These is a summary of our lang team discussion from yesterday. Our lang team meetings are now organized into two categories: triage meetings and focused discussion on a particular topic (on alternating weeks). This was a “focused discussion” week, and the topic was the module system, and in specific a “wild and crazy” idea that @withoutboats had for extending it. Ultimately we did not reach any firm conclusions, but a number of concerns about the idea were raised and my sense was that there was significant doubt if this was the right general direction. (If you’re interested, the raw “minutes” can be found here.
The order of the presentation here is my own. @withoutboats presented things in a different order. But since I’m writing the notes, I’m organizing it the way that makes the most sense to my brain. The important thing is that the proposal consisted of two complementary parts:
- inverting the meaning of privacy to the
>=
interpretation (details below); - supporting implicit modules that don’t have to be declared.
Motivation
It’s worth spending some time on the motivation. I think the bottom line is that the module system is a frequent source of confusion, and that seems sad. Opinions abound on just what particular aspect is the most confusing, but things that I personally frequently hear:
- the warnings about private-type-in-public-API are annoying and confusing
- the need to declare modules (
mod m;
) rather than just importing from them is different from other languages
At the end of the meeting, I was left with the definite feeling that we needed to drill further in here to be more precise about just what problems we have and hope to solve. =)
Status quo
Today, when you declare a struct, you also give it some associated privacy. Using the pub(restricted)
rules, structs can either be declared as “world accessible” (pub
) or “private to some module in your crate”. The default is the to private to the current module, but one can write pub(super)
to be “private to the parent module”, pub(crate)

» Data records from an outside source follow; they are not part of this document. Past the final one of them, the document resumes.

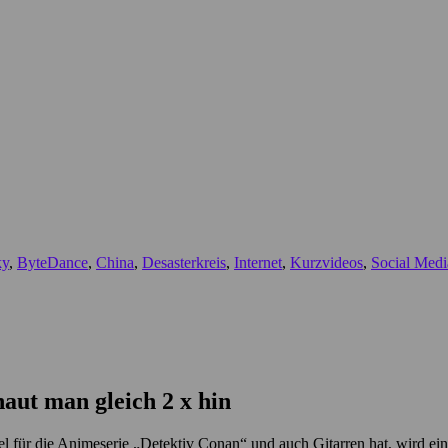
ky
,
ByteDance
,
China
,
Desasterkreis
,
Internet
,
Kurzvideos
,
Social Medi
aut man gleich 2 x hin
 für die Animeserie „Detektiv Conan“ und auch Gitarren hat, wird eine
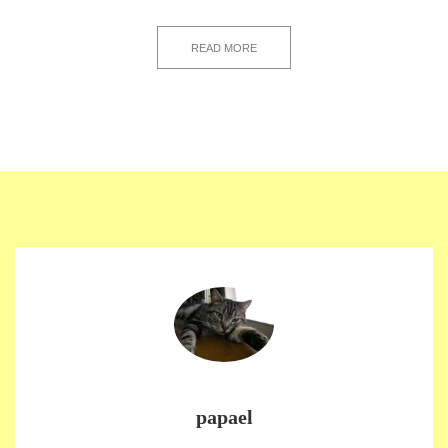
READ MORE
papael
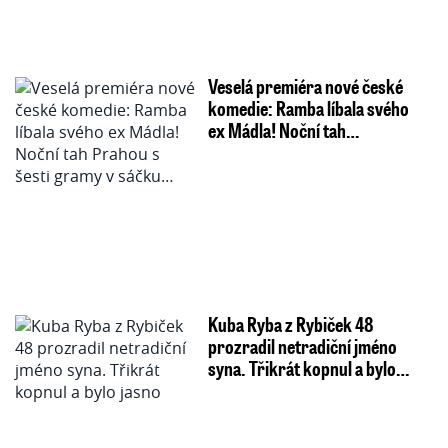
Veselá premiéra nové české
komedie: Ramba líbala svého
ex Mádla! Noční tah…
Kuba Ryba z Rybiček 48
prozradil netradiční jméno
syna. Třikrát kopnul a bylo…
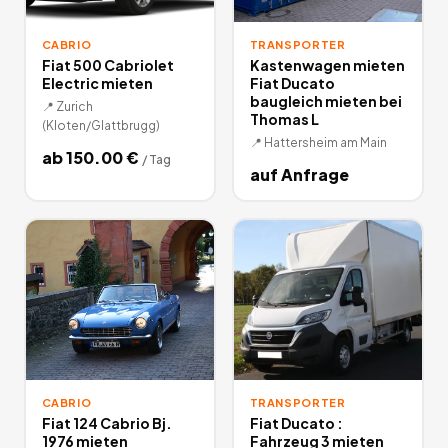
CABRIO
TRANSPORTER
Fiat 500 Cabriolet
Kastenwagen mieten
Electric mieten
Fiat Ducato
baugleich mieten bei
📍
Zurich
Thomas L
(Kloten/Glattbrugg)
📍
Hattersheim am Main
ab
150.00
€
/
Tag
auf Anfrage
CABRIO
TRANSPORTER
Fiat 124 Cabrio Bj.
Fiat Ducato :
1976 mieten
Fahrzeug 3 mieten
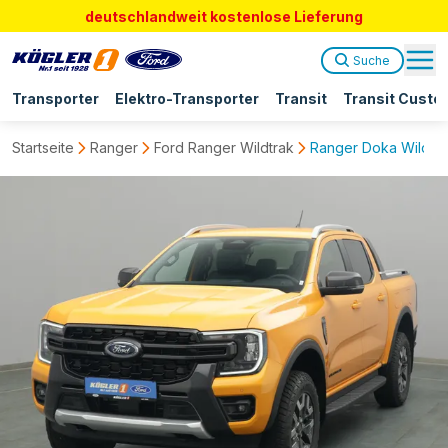
deutschlandweit kostenlose Lieferung
Suche
Transporter
Elektro-Transporter
Transit
Transit Custo
Startseite
Ranger
Ford Ranger Wildtrak
Ranger Doka Wildtra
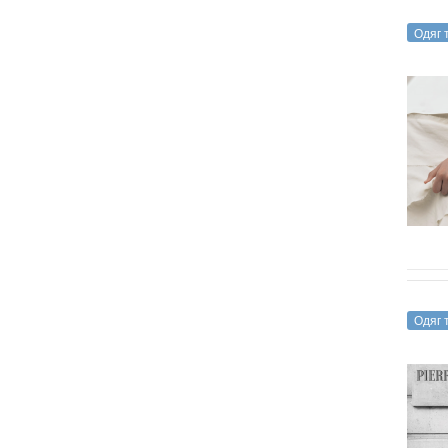
Одяг 
Одяг 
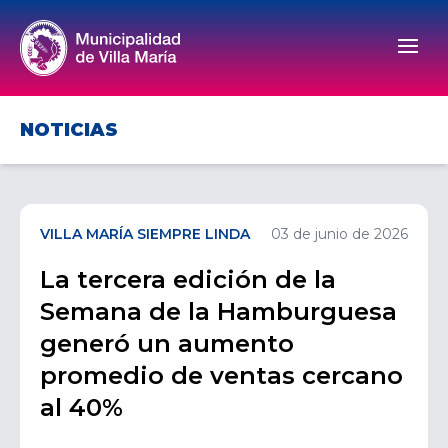
Men
NOTICIAS
VILLA MARÍA SIEMPRE LINDA
03 de junio de 2026
La tercera edición de la
Semana de la Hamburguesa
generó un aumento
promedio de ventas cercano
al 40%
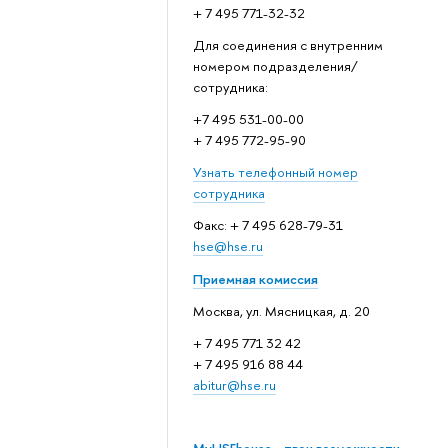
+ 7 495 771-32-32
Для соединения с внутренним
номером подразделения/
сотрудника:
+7 495 531-00-00
+ 7 495 772-95-90
Узнать телефонный номер
сотрудника
Факс: + 7 495 628-79-31
hse@hse.ru
Приемная комиссия
Москва, ул. Мясницкая, д. 20
+ 7 495 771 32 42
+ 7 495 916 88 44
abitur@hse.ru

to be “private to the root of the crate”, or pub(in foo::bar)
to be "private to the module foo::bar
". Being “private to a module” means, roughly, that nobody outside of that module can name the type or possess an instance of that type, except in generic code. The “private type in public API” rules are intended to enforce that guarantee (but they have issues of their own that we are still working through). We named this interpretation the <=
interpretation, because when you declare a struct as being public to a module M, you are saying that it is accessible only to submodules of M (i.e., modules “less than” M).
The proposal
The proposal keeps the pub(restricted)
notation, but turns the meaning on its head. Under this idea, when you write pub(in foo) struct Bar
, you are declaring that the struct Bar
is accessible from at least the module foo
, but indeed it may be accessible by anything outside of foo
as well, if there is a pub use
that exports it farther. The way I think about it is that when you declare a struct as being public to a module M, you are saying that it is (or should be, see below) accessible in this location from at least the module M. It may also be accessible from elsewhere, but only if there is a pub use
, and hence from a different location. For this reason, we called this the >=
interpretation of privacy.
So, for example, I might have a crate like this:
pub mod ty {
pub struct Ty { ... } // world accessible
}
This is a good declaration, because when I declare Ty
, I am saying that "the world should be able to name it as ty::Ty
".
On the other hand, if I wrote this:
mod ty {
pub struct Ty { ... }
}
This is a less-good declaration, because although I said that ty::Ty
should be “world nameable”, in fact the world cannot name it, because ty
is private. This code is of course legal today, but presumably under withoutboats proposal there would be a lint warning you about this situation. Something like “you declared pub struct Ty
, but it is contained within a non-pub
module”. (You may have noticed that this is a very common setup today; we called it the “facade pattern”. Indeed it is, and there would be a better way to handle it, I’ll get to it shortly.)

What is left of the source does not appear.